An anderer Stelle ist noch von Überbrückungshilfen für »Clubs und Bars« und »Unternehmen der Veranstaltungslogistik« für die Monate Juni bis August die Rede. Was das genau heißen soll, bleibt offen - man kann es sich aber unschwer ausmalen: Almosen wohl.
Kein Wort über die Venues, also die Konzertsäle der Zeitkultur, kein Wort über unabhängige Konzert- und Tourneeveranstalter, und auch die Künstler*innen, Musiker*innen und Kulturarbeiter*innen kommen gar nicht erst vor. Die Zehntausenden soloselbstständigen Musiker*innen und Künstler*innen, aber auch die über 100 000 »frei« beschäftigten Arbeitskräfte der Kultur (von Bühnenarbeiter*innen und Stagehands bis zu Security- und Tonleuten) werden von CDU, CSU und SPD in den Hartz-IV-Bezug gezwungen.

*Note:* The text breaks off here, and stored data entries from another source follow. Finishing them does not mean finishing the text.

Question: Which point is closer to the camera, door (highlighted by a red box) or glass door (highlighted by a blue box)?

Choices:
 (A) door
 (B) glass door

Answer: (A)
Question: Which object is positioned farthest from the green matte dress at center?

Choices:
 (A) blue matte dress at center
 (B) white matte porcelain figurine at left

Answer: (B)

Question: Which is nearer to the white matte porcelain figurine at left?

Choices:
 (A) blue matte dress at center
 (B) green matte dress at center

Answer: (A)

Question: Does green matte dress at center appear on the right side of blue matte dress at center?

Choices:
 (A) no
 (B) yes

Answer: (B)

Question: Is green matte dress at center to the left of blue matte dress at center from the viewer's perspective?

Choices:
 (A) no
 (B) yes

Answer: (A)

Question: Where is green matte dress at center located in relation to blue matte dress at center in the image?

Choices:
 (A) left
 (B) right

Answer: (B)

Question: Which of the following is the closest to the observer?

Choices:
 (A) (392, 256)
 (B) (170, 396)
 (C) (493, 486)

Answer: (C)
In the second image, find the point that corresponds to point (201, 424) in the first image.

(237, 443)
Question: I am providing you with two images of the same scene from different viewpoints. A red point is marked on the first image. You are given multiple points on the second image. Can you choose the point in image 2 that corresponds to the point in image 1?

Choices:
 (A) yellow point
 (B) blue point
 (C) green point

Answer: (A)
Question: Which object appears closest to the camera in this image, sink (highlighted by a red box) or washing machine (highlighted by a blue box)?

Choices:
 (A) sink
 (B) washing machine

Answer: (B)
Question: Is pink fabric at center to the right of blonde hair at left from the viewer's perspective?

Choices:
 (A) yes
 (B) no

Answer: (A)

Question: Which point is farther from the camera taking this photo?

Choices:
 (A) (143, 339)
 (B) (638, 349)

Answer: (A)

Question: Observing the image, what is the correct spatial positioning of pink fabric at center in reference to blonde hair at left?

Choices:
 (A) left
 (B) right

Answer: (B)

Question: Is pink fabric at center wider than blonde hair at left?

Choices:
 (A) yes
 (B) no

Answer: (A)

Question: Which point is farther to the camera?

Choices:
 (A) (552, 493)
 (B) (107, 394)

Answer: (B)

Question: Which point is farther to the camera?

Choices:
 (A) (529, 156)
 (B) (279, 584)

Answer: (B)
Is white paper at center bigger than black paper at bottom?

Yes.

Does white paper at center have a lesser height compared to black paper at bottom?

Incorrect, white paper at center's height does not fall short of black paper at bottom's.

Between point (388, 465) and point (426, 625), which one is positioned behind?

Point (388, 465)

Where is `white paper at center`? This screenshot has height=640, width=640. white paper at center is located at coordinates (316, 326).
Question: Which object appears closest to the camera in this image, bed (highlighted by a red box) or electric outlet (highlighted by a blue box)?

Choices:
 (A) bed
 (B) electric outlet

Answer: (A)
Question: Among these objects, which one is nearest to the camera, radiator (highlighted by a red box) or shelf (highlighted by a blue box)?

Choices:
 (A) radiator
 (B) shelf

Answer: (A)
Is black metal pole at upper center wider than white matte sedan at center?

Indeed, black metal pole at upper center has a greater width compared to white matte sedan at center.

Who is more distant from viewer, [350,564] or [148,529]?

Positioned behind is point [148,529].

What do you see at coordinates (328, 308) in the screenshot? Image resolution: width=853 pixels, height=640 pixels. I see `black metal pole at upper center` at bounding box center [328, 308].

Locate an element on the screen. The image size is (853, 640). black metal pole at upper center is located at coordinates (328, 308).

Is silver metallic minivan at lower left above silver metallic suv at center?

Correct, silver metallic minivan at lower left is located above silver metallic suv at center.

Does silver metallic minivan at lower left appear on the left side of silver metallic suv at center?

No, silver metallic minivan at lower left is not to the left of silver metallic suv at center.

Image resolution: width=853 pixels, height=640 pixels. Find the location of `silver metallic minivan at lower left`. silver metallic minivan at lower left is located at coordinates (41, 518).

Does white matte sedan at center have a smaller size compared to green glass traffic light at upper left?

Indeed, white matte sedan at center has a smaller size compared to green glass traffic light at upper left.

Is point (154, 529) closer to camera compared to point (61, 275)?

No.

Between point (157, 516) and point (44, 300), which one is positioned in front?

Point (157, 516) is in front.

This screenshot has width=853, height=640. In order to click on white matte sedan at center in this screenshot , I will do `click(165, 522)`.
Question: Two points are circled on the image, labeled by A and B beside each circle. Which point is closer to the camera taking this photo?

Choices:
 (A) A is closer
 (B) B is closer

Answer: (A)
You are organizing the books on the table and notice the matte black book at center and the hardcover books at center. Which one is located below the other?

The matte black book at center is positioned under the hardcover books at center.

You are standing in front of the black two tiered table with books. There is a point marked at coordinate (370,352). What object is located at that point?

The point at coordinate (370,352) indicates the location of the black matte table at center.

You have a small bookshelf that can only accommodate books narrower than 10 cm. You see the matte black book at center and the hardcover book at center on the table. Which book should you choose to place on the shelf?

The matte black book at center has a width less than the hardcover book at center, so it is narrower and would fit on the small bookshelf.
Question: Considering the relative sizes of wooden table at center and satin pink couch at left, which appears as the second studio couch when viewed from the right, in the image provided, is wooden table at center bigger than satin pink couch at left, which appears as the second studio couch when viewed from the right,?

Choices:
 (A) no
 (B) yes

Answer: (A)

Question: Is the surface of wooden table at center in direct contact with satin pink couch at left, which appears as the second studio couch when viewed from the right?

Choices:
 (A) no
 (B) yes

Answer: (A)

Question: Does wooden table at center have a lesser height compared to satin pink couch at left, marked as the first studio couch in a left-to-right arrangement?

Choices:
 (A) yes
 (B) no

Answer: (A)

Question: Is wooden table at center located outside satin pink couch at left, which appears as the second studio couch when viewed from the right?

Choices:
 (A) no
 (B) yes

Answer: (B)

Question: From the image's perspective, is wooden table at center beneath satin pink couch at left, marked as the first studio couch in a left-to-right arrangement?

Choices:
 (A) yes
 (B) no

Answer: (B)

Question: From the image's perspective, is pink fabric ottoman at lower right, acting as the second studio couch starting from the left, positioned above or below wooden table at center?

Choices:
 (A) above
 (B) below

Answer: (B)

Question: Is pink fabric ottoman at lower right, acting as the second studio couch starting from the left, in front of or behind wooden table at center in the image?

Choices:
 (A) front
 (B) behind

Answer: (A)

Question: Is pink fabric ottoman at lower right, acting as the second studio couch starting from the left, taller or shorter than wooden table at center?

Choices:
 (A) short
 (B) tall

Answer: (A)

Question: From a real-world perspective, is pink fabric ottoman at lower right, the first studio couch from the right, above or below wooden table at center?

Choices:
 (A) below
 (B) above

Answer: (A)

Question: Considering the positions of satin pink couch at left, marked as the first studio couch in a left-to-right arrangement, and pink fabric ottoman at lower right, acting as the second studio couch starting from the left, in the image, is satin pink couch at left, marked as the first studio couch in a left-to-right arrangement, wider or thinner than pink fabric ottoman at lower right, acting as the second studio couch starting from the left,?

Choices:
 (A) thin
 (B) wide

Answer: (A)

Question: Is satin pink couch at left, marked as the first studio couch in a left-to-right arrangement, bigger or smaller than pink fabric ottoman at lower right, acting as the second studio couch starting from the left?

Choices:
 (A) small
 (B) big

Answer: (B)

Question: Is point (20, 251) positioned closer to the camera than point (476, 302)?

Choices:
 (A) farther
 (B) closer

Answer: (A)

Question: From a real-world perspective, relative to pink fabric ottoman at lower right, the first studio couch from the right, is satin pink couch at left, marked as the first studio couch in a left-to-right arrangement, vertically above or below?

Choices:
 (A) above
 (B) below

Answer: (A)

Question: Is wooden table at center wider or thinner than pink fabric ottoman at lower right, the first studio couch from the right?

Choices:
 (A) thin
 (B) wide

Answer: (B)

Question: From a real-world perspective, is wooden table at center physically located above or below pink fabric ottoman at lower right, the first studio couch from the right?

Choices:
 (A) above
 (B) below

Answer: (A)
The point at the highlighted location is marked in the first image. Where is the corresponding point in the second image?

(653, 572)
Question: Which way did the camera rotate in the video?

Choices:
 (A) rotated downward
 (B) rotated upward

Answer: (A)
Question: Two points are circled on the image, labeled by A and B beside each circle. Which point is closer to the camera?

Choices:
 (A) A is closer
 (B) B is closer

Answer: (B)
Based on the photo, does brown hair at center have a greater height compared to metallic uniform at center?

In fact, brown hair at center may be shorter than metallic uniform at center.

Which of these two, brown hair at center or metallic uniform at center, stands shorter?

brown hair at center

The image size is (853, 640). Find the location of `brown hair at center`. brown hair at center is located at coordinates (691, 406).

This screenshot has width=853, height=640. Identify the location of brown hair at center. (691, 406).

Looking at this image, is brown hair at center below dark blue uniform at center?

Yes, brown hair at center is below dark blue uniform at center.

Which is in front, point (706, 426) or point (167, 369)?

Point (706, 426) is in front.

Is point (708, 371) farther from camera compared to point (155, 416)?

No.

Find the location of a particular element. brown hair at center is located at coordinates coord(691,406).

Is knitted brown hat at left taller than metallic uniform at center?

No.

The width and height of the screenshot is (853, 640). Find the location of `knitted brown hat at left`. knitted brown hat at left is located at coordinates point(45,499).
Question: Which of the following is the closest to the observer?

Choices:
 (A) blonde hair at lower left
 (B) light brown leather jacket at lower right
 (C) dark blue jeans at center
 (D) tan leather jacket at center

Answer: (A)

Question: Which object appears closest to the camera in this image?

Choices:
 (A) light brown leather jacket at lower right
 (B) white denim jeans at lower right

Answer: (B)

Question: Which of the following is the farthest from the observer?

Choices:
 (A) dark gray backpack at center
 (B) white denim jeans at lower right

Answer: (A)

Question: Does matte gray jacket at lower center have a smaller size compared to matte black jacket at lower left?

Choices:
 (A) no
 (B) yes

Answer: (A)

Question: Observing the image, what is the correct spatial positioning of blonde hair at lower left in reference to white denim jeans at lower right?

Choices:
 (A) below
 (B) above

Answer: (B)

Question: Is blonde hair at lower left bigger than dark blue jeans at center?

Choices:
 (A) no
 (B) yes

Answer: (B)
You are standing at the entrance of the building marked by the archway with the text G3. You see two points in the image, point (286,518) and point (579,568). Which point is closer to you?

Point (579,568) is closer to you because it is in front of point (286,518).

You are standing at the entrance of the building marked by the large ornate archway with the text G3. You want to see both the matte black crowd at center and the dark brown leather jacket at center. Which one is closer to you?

Die vermeintlichen Bundeshilfen für Soloselbstständige sind bekanntlich keine, sie dienen nur der Finanzierung von Betriebskosten - dummerweise müssen Kulturschaffende aber nicht nur Betriebskosten finanzieren, sondern müssen auch von etwas leben. Monika Grütters ist so etwas wie die Neutronenbombe der deutschen Kulturpolitik - sie finanziert die Gebäude und Institutionen der etablierten Kultur, und darunter bevorzugt die teuren Leuchtturmprojekte. Die Menschen jedoch, also all die Kulturschaffenden, die für die Lebendigkeit und die Vielfalt der Kultur einstehen, werden die Corona-Ära kaum überleben - sie drohen, zum Kollateralschaden der bundesdeutschen Kulturpolitik zu werden. Da geht es ihnen wie den Pflegekräften, die im »Maßnahmenpaket« der Bundesregierung auch nicht vorkommen. Sie alle müssen zusehen, wie sie sich künftig vom Töpfeschlagen auf den Balkonen und von warmen Worten der Kanzlerin, des Finanzministers und der Staatsministerin für Kultur ernähren können.
Berthold Seliger ist Konzertveranstalter und Autor.